What you are asked to do: Of all the entries below, only the lines from the one with "(https://about.att.com/pages/cyberaware) - [FCC" up to and including the one with "preferences and opt" are to be duplicated exactly.

Information given:
=======

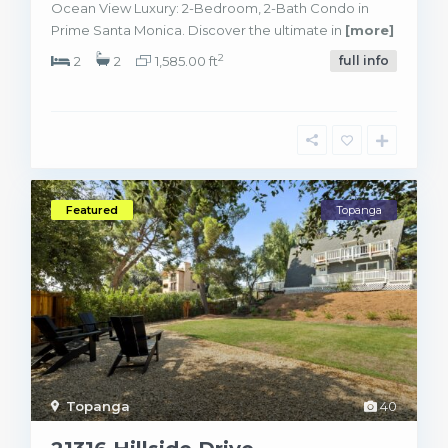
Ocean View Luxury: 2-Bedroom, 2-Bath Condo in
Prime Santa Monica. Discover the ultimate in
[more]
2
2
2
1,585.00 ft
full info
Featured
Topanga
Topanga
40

=======

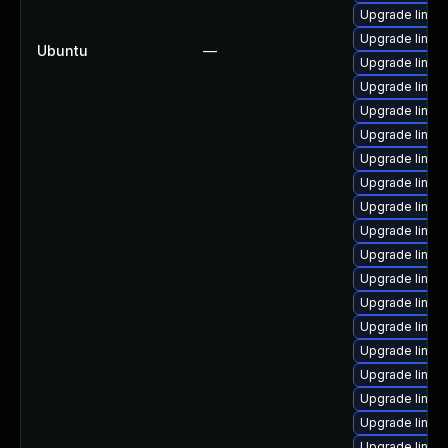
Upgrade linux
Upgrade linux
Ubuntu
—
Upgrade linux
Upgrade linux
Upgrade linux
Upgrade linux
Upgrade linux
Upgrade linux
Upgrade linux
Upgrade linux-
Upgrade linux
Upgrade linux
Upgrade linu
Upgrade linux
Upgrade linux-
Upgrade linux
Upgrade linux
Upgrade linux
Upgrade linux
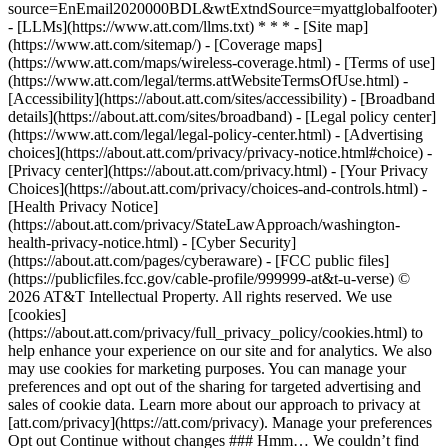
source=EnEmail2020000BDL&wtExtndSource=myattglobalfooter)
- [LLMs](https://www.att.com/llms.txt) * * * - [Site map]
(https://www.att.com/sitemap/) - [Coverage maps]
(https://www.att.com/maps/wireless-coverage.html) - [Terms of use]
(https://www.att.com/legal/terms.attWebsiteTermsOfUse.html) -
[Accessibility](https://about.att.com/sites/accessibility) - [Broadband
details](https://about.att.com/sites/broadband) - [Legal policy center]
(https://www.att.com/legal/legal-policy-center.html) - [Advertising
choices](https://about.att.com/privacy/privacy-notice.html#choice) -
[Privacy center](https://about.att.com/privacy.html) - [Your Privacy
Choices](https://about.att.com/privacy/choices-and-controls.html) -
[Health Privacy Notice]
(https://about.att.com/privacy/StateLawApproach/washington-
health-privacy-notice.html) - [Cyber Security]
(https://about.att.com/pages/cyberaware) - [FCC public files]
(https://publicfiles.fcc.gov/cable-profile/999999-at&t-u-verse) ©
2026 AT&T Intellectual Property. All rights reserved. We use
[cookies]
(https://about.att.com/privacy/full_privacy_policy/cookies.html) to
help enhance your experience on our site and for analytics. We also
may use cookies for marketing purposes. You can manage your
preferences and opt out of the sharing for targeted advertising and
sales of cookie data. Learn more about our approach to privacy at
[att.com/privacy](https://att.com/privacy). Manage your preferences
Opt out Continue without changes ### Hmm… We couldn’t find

=======

Task response:
(https://about.att.com/pages/cyberaware) - [FCC public files]
(https://publicfiles.fcc.gov/cable-profile/999999-at&t-u-verse) ©
2026 AT&T Intellectual Property. All rights reserved. We use
[cookies]
(https://about.att.com/privacy/full_privacy_policy/cookies.html) to
help enhance your experience on our site and for analytics. We also
may use cookies for marketing purposes. You can manage your
preferences and opt out of the sharing for targeted advertising and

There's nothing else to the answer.